Daher muss der Philosoph nicht nur über eine scharfe und entwickelte Intelligenz verfügen, sondern es ist unabdingbar, dass er eine reiche, kraftvolle und starke Persönlichkeit hat, in der die ganze Wirklichkeit weithin widerhallen kann. Um diese Stärke und Tiefe der Persönlichkeit zu erreichen, scheint es mir nützlich zu sein, dass Du neben den eigentlichen philosophischen Studien, über die ich später sprechen werde, Deinen Geist im Kontakt mit den großen Werken kultivierst, in denen bestimmte grundlegende Eigenschaften der menschlichen Seele zum Ausdruck kommen und deren häufiger Besuch eine unübertreffliche Erweiterung des Blicks auf alle Probleme bewirkt. Virgil, Dante, Shakespeare, die französischen Klassiker, sind in diesem Sinne zu verstehen. Nicht, dass sie untadelig wären, wohlgemerkt. Aber in ihnen allen fließt der herrliche Atem, der den Menschen groß macht.

Ich sage auch nicht, dass Du solche Werke systematisch studieren solltest. Weit gefehlt. Es geht nicht darum, zu studieren, eine Aufgabe zu erfüllen, sondern zu genießen, zu verkosten. Wähle unter ihnen diejenige aus, die Dir am besten gefallen. Du kannst auch variieren, indem Du mal bei einer Passage des einen, mal bei einer Passage des anderen Textes eine Pause einlegst. Die Freiheit ist vollständig. Wichtig ist es, dass sie im Original gelesen werden.

Es ist nicht nur die Lektüre großer literarischer Werke, die zum angestrebten Ziel führt, sondern auch die Betrachtung großer Gemälde und das Hören der Musik großer Meister wie Bach oder Händel. Bei alledem muss jedoch jeder seiner eigenen Neigung folgen, und ich möchte hier eher vorschlagen als beeinflussen.

Der hl. Thomas ist klarer als viele seiner Kommentatoren

Um nun zu Deinen Studien zu kommen, muss ich sagen, dass ich die Unzufriedenheit und Verwirrung, die einige zeitgenössische Autoren, die sich als Thomisten ausgeben, bei Dir hervorgerufen haben, voll und ganz verstehe. Diese Autoren sind weder echte Philosophen noch Thomisten, und das Beste, was Du tun kannst, ist, sie vorerst beiseite zu lassen. Sie können Deinen Verstand nur verwirren und Dich auf gefährliche Pfade führen.
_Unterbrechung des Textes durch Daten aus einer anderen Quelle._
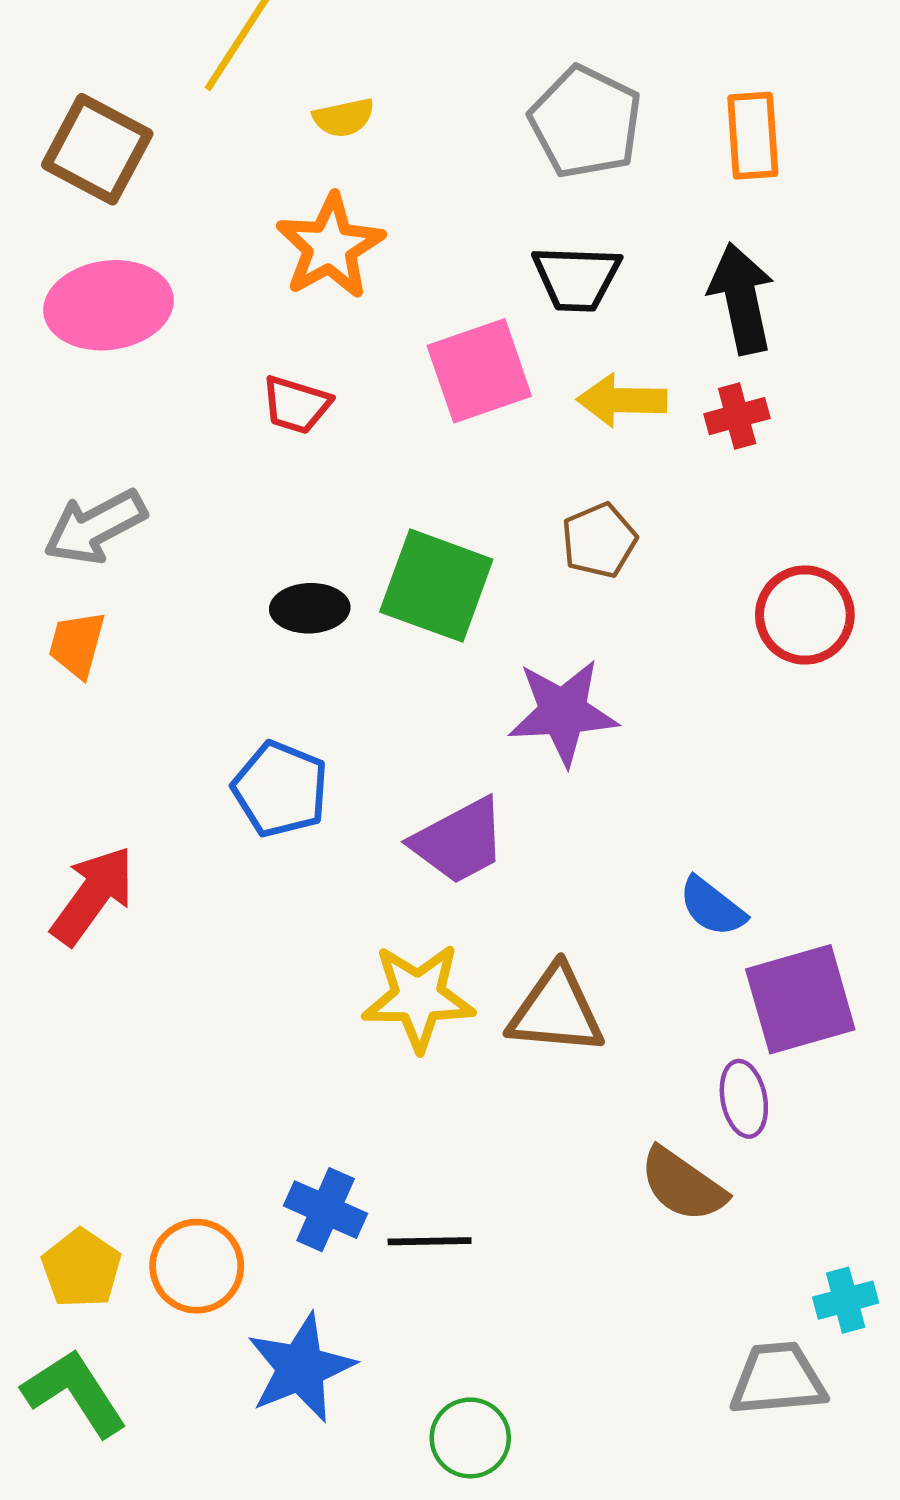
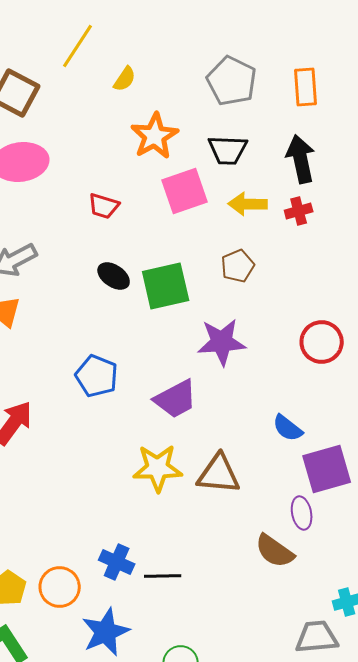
yellow semicircle: (344, 118) -> (125, 79), turned -44
orange star: (330, 246) -> (155, 136), moved
green square: (436, 586) -> (166, 286), turned -33
black ellipse: (310, 608) -> (114, 276), moved, turned 36
red circle: (805, 615) -> (322, 342), moved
Was Maritain betrifft, so ist er nur ein Vulgärwissenschaftler mit literarischen Qualitäten, aber ohne wissenschaftliche Seriosität. Diejenigen, die ihm folgen, sind oberflächliche Mentalitäten, die sich von seinen lyrisch-metaphysischen Formeln befriedigen und einlullen lassen, die einer genaueren Analyse nicht standhalten, weil sie bald die Ungenauigkeiten, Zweifel und Zweideutigkeiten offenbaren, mit denen sie beladen sind. Als ich in Deinem Alter war, gestehe ich, dass ich mich verführen ließ, weil sie meine Empfindsamkeit anregten. Aber Gott schenkte mir die Gnade, rechtzeitig zu erkennen, welches Gift sie enthielten.
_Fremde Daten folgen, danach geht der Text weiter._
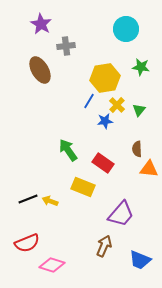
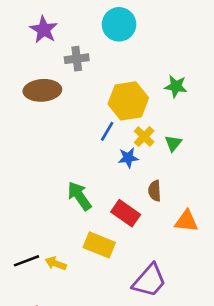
cyan circle: (126, 29) -> (119, 24), moved
brown ellipse: (40, 70) -> (42, 90), turned -64
brown semicircle: (137, 149) -> (155, 191), moved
Wenn man mit den wirklichen Philosophen in Berührung kommt, schämt man sich für das müßige, inkonsequente, alberne und anmaßende Geschwätz gewisser pseudothomistischer Philosophen unserer Tage, die nichts anderes tun, als den Thomismus zu entstellen, indem sie ihn an die neuesten Moden anpassen (die sie nicht einmal verstehen), während sie die tiefsten Gedanken des heiligen Thomas mit der offenkundigsten Inkompetenz übersehen.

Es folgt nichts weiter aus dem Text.